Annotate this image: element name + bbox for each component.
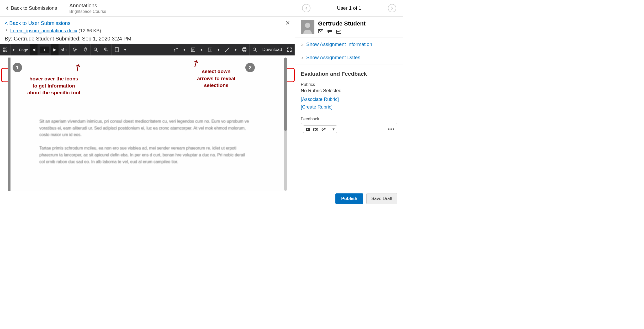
rubrics-status: No Rubric Selected. [295, 88, 403, 96]
submission-meta-line: By: Gertrude Student Submitted: Sep 1, 2… [0, 36, 295, 44]
drawing-dropdown[interactable]: ▾ [181, 44, 188, 55]
svg-point-12 [229, 48, 230, 48]
show-assignment-info-toggle[interactable]: ▷ Show Assignment Information [295, 38, 403, 51]
show-assignment-dates-toggle[interactable]: ▷ Show Assignment Dates [295, 51, 403, 64]
chevron-right-icon: ▷ [301, 55, 304, 60]
avatar [301, 20, 314, 34]
next-page-button[interactable]: ▶ [51, 44, 59, 55]
svg-point-16 [253, 48, 256, 50]
svg-point-22 [329, 31, 329, 31]
pan-hand-icon[interactable] [80, 44, 91, 55]
page-label: Page [17, 44, 30, 55]
annotation-arrow-1: ↗ [71, 61, 84, 75]
upload-icon [5, 28, 10, 33]
svg-rect-2 [3, 50, 5, 52]
feedback-label: Feedback [295, 111, 403, 123]
svg-rect-1 [6, 48, 7, 49]
chevron-left-icon [6, 6, 9, 10]
search-icon[interactable] [250, 44, 260, 55]
document-viewer-pane: < Back to User Submissions ✕ Lorem_ipsum… [0, 17, 295, 191]
more-actions-icon[interactable]: ••• [388, 126, 395, 132]
annotation-hover-text: hover over the icons to get information … [20, 75, 88, 96]
progress-icon[interactable] [336, 29, 341, 34]
download-button[interactable]: Download [260, 44, 284, 55]
text-tool-icon[interactable]: T [205, 44, 215, 55]
line-tool-icon[interactable] [222, 44, 233, 55]
svg-rect-3 [6, 50, 7, 52]
footer-bar: Publish Save Draft [0, 191, 403, 206]
document-body-text: Sit an aperiam vivendum inimicus, pri co… [39, 118, 250, 165]
email-icon[interactable] [318, 29, 323, 34]
fit-dropdown[interactable]: ▾ [122, 44, 128, 55]
file-size-label: (12.66 KB) [78, 28, 101, 33]
show-assignment-info-label: Show Assignment Information [306, 42, 372, 47]
associate-rubric-link[interactable]: [Associate Rubric] [295, 96, 403, 103]
note-dropdown[interactable]: ▾ [198, 44, 205, 55]
svg-rect-14 [242, 49, 246, 51]
document-viewport[interactable]: 1 2 hover over the icons to get informat… [8, 58, 287, 191]
svg-point-4 [74, 49, 76, 50]
insert-video-icon[interactable] [305, 127, 310, 131]
chevron-right-icon: ▷ [301, 42, 304, 47]
page-subtitle: Brightspace Course [69, 9, 289, 14]
show-assignment-dates-label: Show Assignment Dates [306, 55, 360, 60]
svg-point-23 [329, 31, 330, 31]
gear-icon[interactable] [70, 44, 80, 55]
svg-point-11 [225, 51, 226, 52]
zoom-in-icon[interactable] [101, 44, 112, 55]
annotation-badge-1: 1 [13, 63, 22, 72]
svg-point-20 [305, 23, 310, 28]
student-header: Gertrude Student [295, 17, 403, 38]
svg-rect-15 [243, 50, 245, 52]
drawing-tool-icon[interactable] [171, 44, 181, 55]
prev-user-button[interactable] [302, 4, 310, 12]
back-to-user-submissions-link[interactable]: < Back to User Submissions [5, 20, 71, 26]
zoom-out-icon[interactable] [91, 44, 101, 55]
insert-more-dropdown[interactable]: ▾ [332, 127, 335, 132]
header-title-block: Annotations Brightspace Course [63, 3, 295, 14]
svg-text:T: T [209, 48, 211, 51]
message-icon[interactable] [327, 29, 332, 34]
student-name: Gertrude Student [318, 20, 366, 27]
file-meta-row: Lorem_ipsum_annotations.docx (12.66 KB) [0, 28, 295, 36]
publish-button[interactable]: Publish [335, 193, 363, 204]
evaluation-sidebar: Gertrude Student ▷ Show Assignment Infor… [295, 17, 403, 191]
svg-point-24 [330, 31, 331, 31]
svg-rect-28 [315, 128, 316, 128]
note-tool-icon[interactable] [188, 44, 198, 55]
scrollbar-thumb[interactable] [284, 58, 287, 131]
svg-rect-7 [115, 48, 118, 52]
annotation-badge-2: 2 [245, 63, 255, 72]
fullscreen-icon[interactable] [284, 44, 295, 55]
doc-left-edge [8, 58, 10, 191]
back-label: Back to Submissions [11, 5, 57, 11]
back-to-submissions-button[interactable]: Back to Submissions [0, 0, 63, 16]
thumbnail-dropdown[interactable]: ▾ [10, 44, 17, 55]
insert-link-icon[interactable] [321, 127, 326, 132]
insert-image-icon[interactable] [313, 127, 318, 131]
close-icon[interactable]: ✕ [285, 20, 290, 27]
page-title: Annotations [69, 3, 289, 9]
page-of-label: of 1 [59, 44, 70, 55]
annotation-select-text: select down arrows to reveal selections [190, 68, 242, 89]
thumbnail-view-button[interactable] [0, 44, 10, 55]
next-user-button[interactable] [388, 4, 396, 12]
annotation-toolbar: ▾ Page ◀ ▶ of 1 ▾ [0, 44, 295, 55]
svg-rect-0 [3, 48, 5, 49]
page-number-input[interactable] [38, 44, 51, 55]
svg-point-27 [315, 129, 316, 130]
text-dropdown[interactable]: ▾ [215, 44, 222, 55]
line-dropdown[interactable]: ▾ [233, 44, 239, 55]
save-draft-button[interactable]: Save Draft [366, 193, 397, 204]
evaluation-header: Evaluation and Feedback [295, 64, 403, 80]
user-pager-label: User 1 of 1 [337, 5, 361, 11]
prev-page-button[interactable]: ◀ [30, 44, 38, 55]
file-name-link[interactable]: Lorem_ipsum_annotations.docx [10, 28, 77, 33]
fit-page-icon[interactable] [112, 44, 122, 55]
feedback-editor-toolbar: ▾ ••• [301, 123, 397, 135]
print-icon[interactable] [239, 44, 250, 55]
rubrics-label: Rubrics [295, 80, 403, 88]
app-header: Back to Submissions Annotations Brightsp… [0, 0, 403, 17]
user-pager: User 1 of 1 [295, 0, 403, 16]
create-rubric-link[interactable]: [Create Rubric] [295, 103, 403, 111]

# Activity
Where does the string "label" occur in the material? Copy every line where it does.

# Task result
page-label: Page [17, 44, 30, 55]
feedback-label: Feedback [295, 111, 403, 123]
file-size-label: (12.66 KB) [78, 28, 101, 33]
show-assignment-info-label: Show Assignment Information [306, 42, 372, 47]
show-assignment-dates-label: Show Assignment Dates [306, 55, 360, 60]
back-label: Back to Submissions [11, 5, 57, 11]
page-of-label: of 1 [59, 44, 70, 55]
user-pager-label: User 1 of 1 [337, 5, 361, 11]
rubrics-label: Rubrics [295, 80, 403, 88]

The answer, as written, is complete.